* _Your goal_:
Once the pictures have been excluded, set down each remaining entry word for word.

[Start of Attachment]

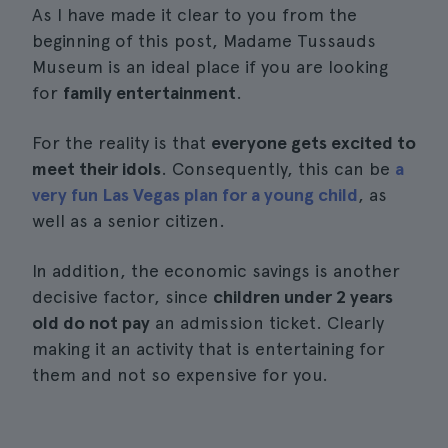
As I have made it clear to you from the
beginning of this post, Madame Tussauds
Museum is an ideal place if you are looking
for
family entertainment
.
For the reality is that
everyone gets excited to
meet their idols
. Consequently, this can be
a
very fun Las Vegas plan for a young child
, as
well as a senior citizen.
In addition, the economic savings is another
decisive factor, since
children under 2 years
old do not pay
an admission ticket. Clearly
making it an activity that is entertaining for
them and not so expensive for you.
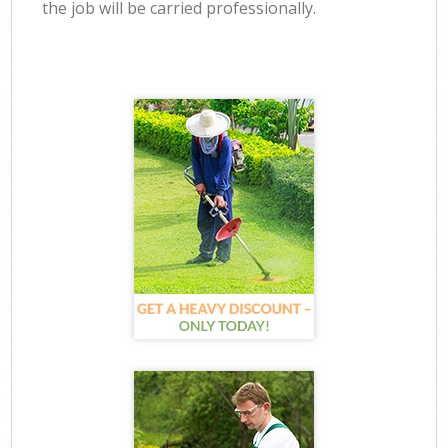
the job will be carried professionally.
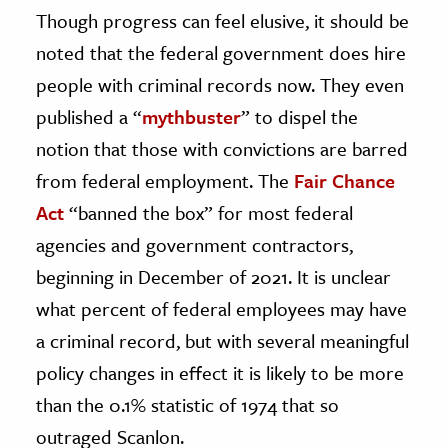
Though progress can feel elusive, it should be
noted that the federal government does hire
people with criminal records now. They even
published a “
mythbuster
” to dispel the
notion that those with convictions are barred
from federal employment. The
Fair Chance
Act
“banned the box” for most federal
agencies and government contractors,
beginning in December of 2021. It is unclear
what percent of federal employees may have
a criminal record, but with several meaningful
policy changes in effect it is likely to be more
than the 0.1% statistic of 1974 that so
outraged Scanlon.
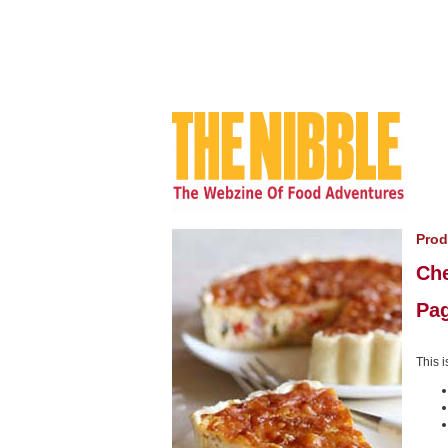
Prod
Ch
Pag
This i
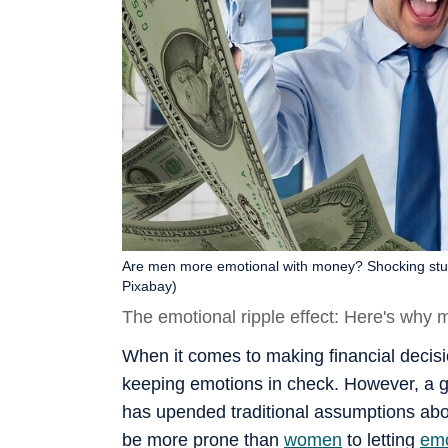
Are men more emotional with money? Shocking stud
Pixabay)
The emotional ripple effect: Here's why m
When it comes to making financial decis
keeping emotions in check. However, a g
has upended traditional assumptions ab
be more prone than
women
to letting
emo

[End of Attachment]

* _Result of this exercise_:
As I have made it clear to you from the
beginning of this post, Madame Tussauds
Museum is an ideal place if you are looking
for
family entertainment
.
For the reality is that
everyone gets excited to
meet their idols
. Consequently, this can be
a
very fun Las Vegas plan for a young child
, as
well as a senior citizen.
In addition, the economic savings is another
decisive factor, since
children under 2 years
old do not pay
an admission ticket. Clearly
making it an activity that is entertaining for
them and not so expensive for you.
the job will be carried professionally.
Though progress can feel elusive, it should be
noted that the federal government does hire
people with criminal records now. They even
published a “
mythbuster
” to dispel the
notion that those with convictions are barred
from federal employment. The
Fair Chance
Act
“banned the box” for most federal
agencies and government contractors,
beginning in December of 2021. It is unclear
what percent of federal employees may have
a criminal record, but with several meaningful
policy changes in effect it is likely to be more
than the 0.1% statistic of 1974 that so
outraged Scanlon.
Prod
Ch
Pag
This i
Are men more emotional with money? Shocking stud
Pixabay)
The emotional ripple effect: Here's why m
When it comes to making financial decis
keeping emotions in check. However, a g
has upended traditional assumptions ab
be more prone than
women
to letting
emo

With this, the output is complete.